Il mio indiscutibile primato mondiale di declamatore di versi liberi e di parole in libertà mi ha permesso di constatare le deficienze della declamazione com’è stata compresa fino ad oggi. Questa declamazione passatista, anche quando è sorretta dai più meravigliosi organi vocali e dai temperamenti più forti, si riduce sempre ad una inevitabile monotonia di alti e di bassi, a un andirivieni di gesti che inondano di noia reiteratamente la rocciosa imbecillità dei pubblici di conferenze.
Per troppo tempo, io mi sono divertito a sedurli e a commuoverli meglio e con maggior sicurezza di tutti gli altri declamatori di Europa, introducendo nei loro cervelli ottusi le immagini più strabilianti, accarezzandoli con raffinatissimi spasimi di voce, con mollezza e brutalità vellutate finché, domati dal mio sguardo o allucinati da un mio sorriso, essi sentivano il bisogno femminile di applaudire ciò che non avevano capito e che non amavano.
Ho esperimentato sufficientemente la femminilità delle folle e la debolezza della loro verginità collettiva, nell’imporre i versi liberi futuristi. I trucchi più perfezionati della mimica facciale e dei gesti servivano mirabilmente alle prime forme di lirismo futurista, il quale, riassumendo tutte le tendenze simboliche e decadenti, era in certo modo la più spasimosa e completa umanizzazione dell’universo.
Ciò che caratterizza il declamatore passatista è l’immobilità delle sue gambe, mentre l’agitazione eccessiva della parte superiore del suo corpo dà l’impressione d’un burattino affacciato a un teatrino di fiera e impugnato di sotto dal burattinaio.
Col nuovo lirismo futurista, espressione dello splendore geometrico, il nostro io letterario brucia e si distrugge nella grande vibrazione cosmica, così che il declamatore deve anch’esso sparire, in qualche modo, nella manifestazione dinamica e sinottica delle parole in libertà.
Il declamatore futurista deve declamare colle gambe come colle braccia. Questo sport lirico obbligherà i poeti ad essere meno piagnucolosi, più attivi, più ottimisti.
Le mani del declamatore devono manovrare i diversi strumenti rumoreggiatori. Non le vedremo più remeggiare spasmodicamente nel cervello torbido dell’uditorio. Non avremo più delle gesticolazioni da direttore d’orchestra che cadenzi le frasi, né le gesticolazioni del tribuno, più o meno decorative, né quelle languide d’una prostituta sul corpo di un amante stanco. Mani che accarezzano o fanno merletti, mani che supplicano, mani di nostalgia o di sentimentalismo: tutto ciò sparirà nella dinamica totale del declamatore.

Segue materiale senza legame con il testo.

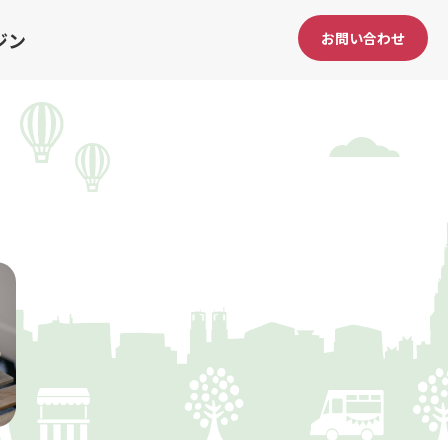
ジン
お問い合わせ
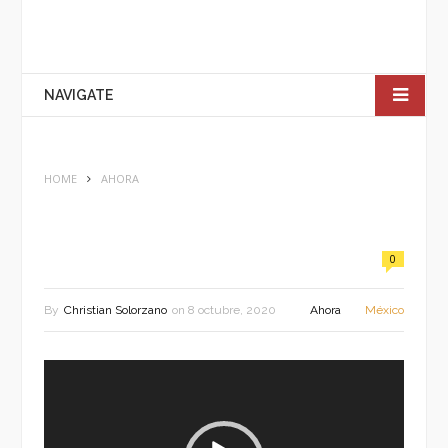
NAVIGATE
HOME
AHORA
0
By
Christian Solorzano
on
8 octubre, 2020
Ahora
México
Reproductor
de
vídeo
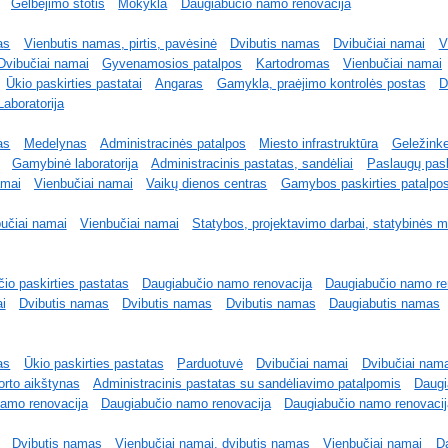
Gelbėjimo stotis
Mokykla
Daugiabučio namo renovacija
as
Vienbutis namas, pirtis, pavėsinė
Dvibutis namas
Dvibučiai namai
V
Dvibučiai namai
Gyvenamosios patalpos
Kartodromas
Vienbučiai namai
Ūkio paskirties pastatai
Angaras
Gamykla, praėjimo kontrolės postas
D
Laboratorija
as
Medelynas
Administracinės patalpos
Miesto infrastruktūra
Geležinke
Gamybinė laboratorija
Administracinis pastatas, sandėliai
Paslaugų pask
amai
Vienbučiai namai
Vaikų dienos centras
Gamybos paskirties patalpo
učiai namai
Vienbučiai namai
Statybos, projektavimo darbai, statybinės 
io paskirties pastatas
Daugiabučio namo renovacija
Daugiabučio namo re
i
Dvibutis namas
Dvibutis namas
Dvibutis namas
Daugiabutis namas
as
Ūkio paskirties pastatas
Parduotuvė
Dvibučiai namai
Dvibučiai nama
orto aikštynas
Administracinis pastatas su sandėliavimo patalpomis
Daugi
amo renovacija
Daugiabučio namo renovacija
Daugiabučio namo renovaci
Dvibutis namas
Vienbučiai namai, dvibutis namas
Vienbučiai namai
D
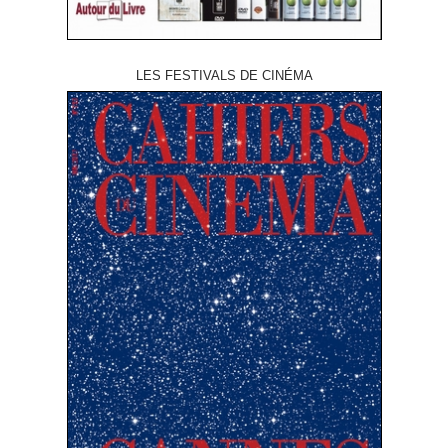
LES FESTIVALS DE CINÉMA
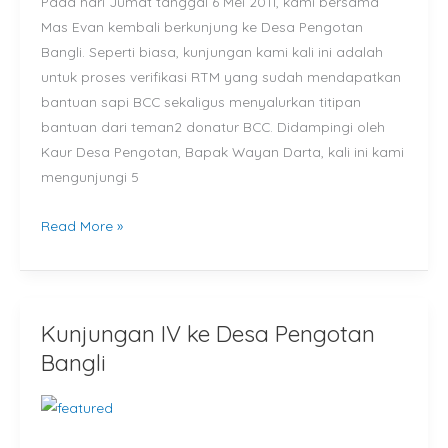
Pada hari Jumat tanggal 6 Mei 2011, kami bersama
Bangli
Mas Evan kembali berkunjung ke Desa Pengotan
Bangli. Seperti biasa, kunjungan kami kali ini adalah
untuk proses verifikasi RTM yang sudah mendapatkan
bantuan sapi BCC sekaligus menyalurkan titipan
bantuan dari teman2 donatur BCC. Didampingi oleh
Kaur Desa Pengotan, Bapak Wayan Darta, kali ini kami
mengunjungi 5
Read More »
Kunjungan IV ke Desa Pengotan
Kunjungan
IV
Bangli
ke
Desa
Pengotan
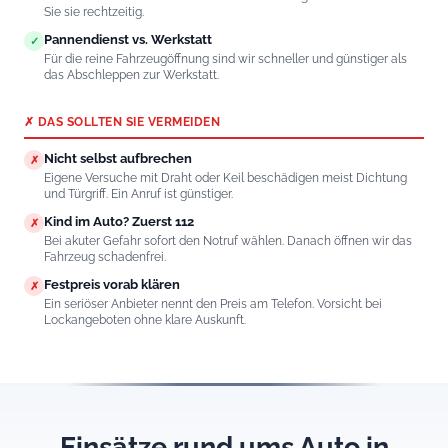
Sie sie rechtzeitig.
Pannendienst vs. Werkstatt
✓
Für die reine Fahrzeugöffnung sind wir schneller und günstiger als
das Abschleppen zur Werkstatt.
✗ DAS SOLLTEN SIE VERMEIDEN
Nicht selbst aufbrechen
✗
Eigene Versuche mit Draht oder Keil beschädigen meist Dichtung
und Türgriff. Ein Anruf ist günstiger.
Kind im Auto? Zuerst 112
✗
Bei akuter Gefahr sofort den Notruf wählen. Danach öffnen wir das
Fahrzeug schadenfrei.
Festpreis vorab klären
✗
Ein seriöser Anbieter nennt den Preis am Telefon. Vorsicht bei
Lockangeboten ohne klare Auskunft.
Einsätze rund ums Auto in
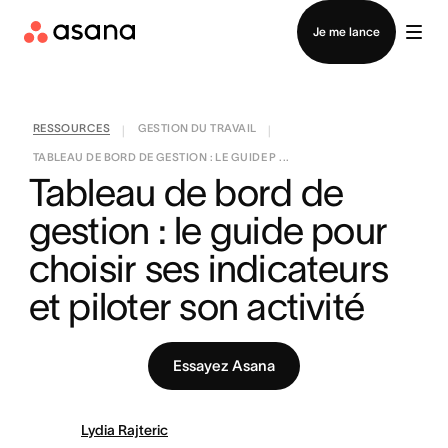
Contacter le service commercial
Je me lance
RESSOURCES
GESTION DU TRAVAIL
|
|
TABLEAU DE BORD DE GESTION : LE GUIDE P ...
Tableau de bord de 
gestion : le guide pour 
choisir ses indicateurs 
et piloter son activité
Essayez Asana
Lydia Rajteric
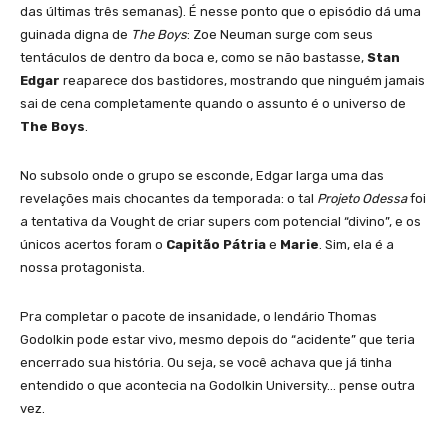
das últimas três semanas). É nesse ponto que o episódio dá uma
guinada digna de
The Boys
: Zoe Neuman surge com seus
tentáculos de dentro da boca e, como se não bastasse,
Stan
Edgar
reaparece dos bastidores, mostrando que ninguém jamais
sai de cena completamente quando o assunto é o universo de
The Boys
.
No subsolo onde o grupo se esconde, Edgar larga uma das
revelações mais chocantes da temporada: o tal
Projeto Odessa
foi
a tentativa da Vought de criar supers com potencial “divino”, e os
únicos acertos foram o
Capitão Pátria
e
Marie
. Sim, ela é a
nossa protagonista.
Pra completar o pacote de insanidade, o lendário Thomas
Godolkin pode estar vivo, mesmo depois do “acidente” que teria
encerrado sua história. Ou seja, se você achava que já tinha
entendido o que acontecia na Godolkin University… pense outra
vez.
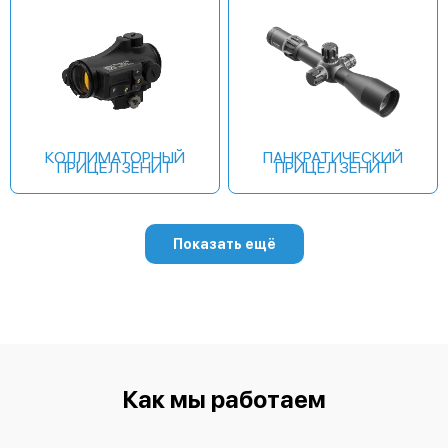
КОЛЛИМАТОРНЫЙ
ПАНКРАТИЧЕСКИЙ
ПРИЦЕЛ ЗЕНИТ
ПРИЦЕЛ ЗЕНИТ
Показать ещё
Как мы работаем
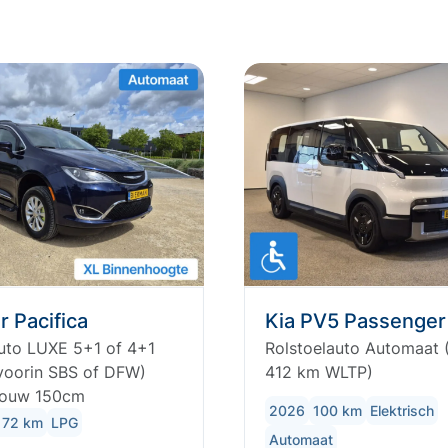
r Pacifica
Kia PV5 Passenger
auto LUXE 5+1 of 4+1
Rolstoelauto Automaat 
 voorin SBS of DFW)
412 km WLTP)
ouw 150cm
2026
100 km
Elektrisch
.172 km
LPG
Automaat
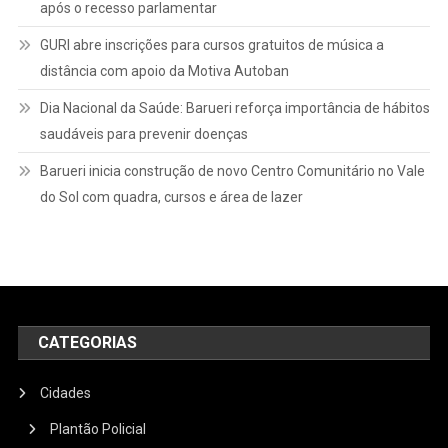
após o recesso parlamentar
GURI abre inscrições para cursos gratuitos de música a
distância com apoio da Motiva Autoban
Dia Nacional da Saúde: Barueri reforça importância de hábitos
saudáveis para prevenir doenças
Barueri inicia construção de novo Centro Comunitário no Vale
do Sol com quadra, cursos e área de lazer
CATEGORIAS
Cidades
Plantão Policial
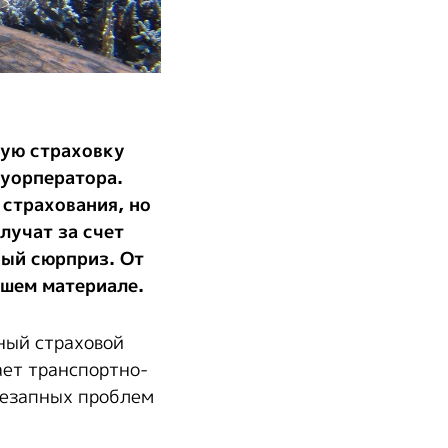
кую страховку
туорператора.
 страхования, но
лучат за счет
ый сюрприз. От
ашем материале.
ный страховой
ает транспортно-
незапных проблем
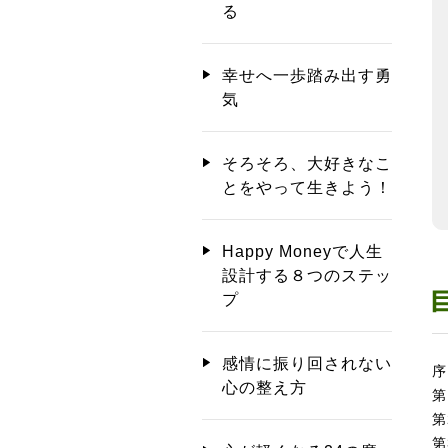
る
幸せへ一歩踏み出す勇
気
そろそろ、大好きなこ
とをやって生きよう！
Happy Moneyで人生
設計する８つのステッ
プ
感情に振り回されない
序
心の整え方
第
第
第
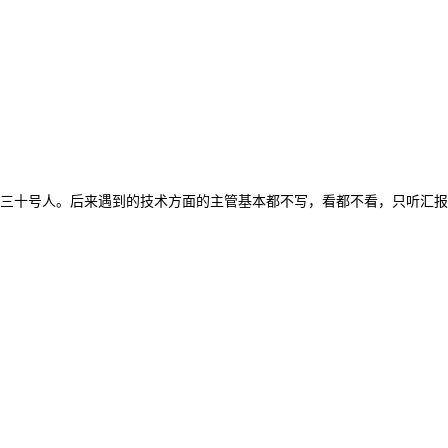
三十号人。后来遇到的技术方面的主管基本都不写，看都不看，只听汇报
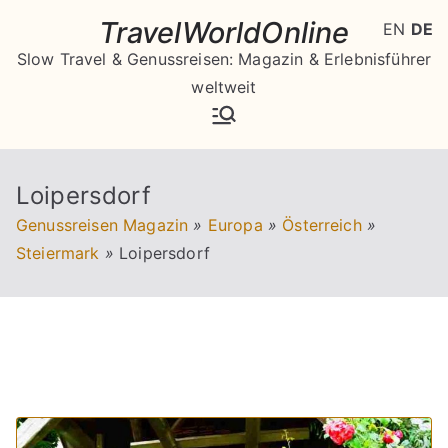
Zum
TravelWorldOnline
EN
DE
Inhalt
Slow Travel & Genussreisen: Magazin & Erlebnisführer
springen
weltweit
Loipersdorf
Genussreisen Magazin
»
Europa
»
Österreich
»
Steiermark
»
Loipersdorf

Il declamatore futurista dovrà dunque:
- ― Vestire un abito anonimo (possibilmente, di sera, uno smocking) evitando tutti gli abiti che suggeriscono ambienti speciali. Niente fiori all’occhiello, niente guanti.
- ― Disumanizzare completamente la voce, togliendole sistematicamente ogni modulazione o sfumatura.
- ― Disumanizzare completamente la faccia, evitare ogni smorfia, ogni effetto d’occhi.
- ― Metallizzare, liquefare, vegetalizzare, pietrificare ed elettrizzare la voce, fondendola colle vibrazioni stesse della materia, espresse dalle parole in libertà.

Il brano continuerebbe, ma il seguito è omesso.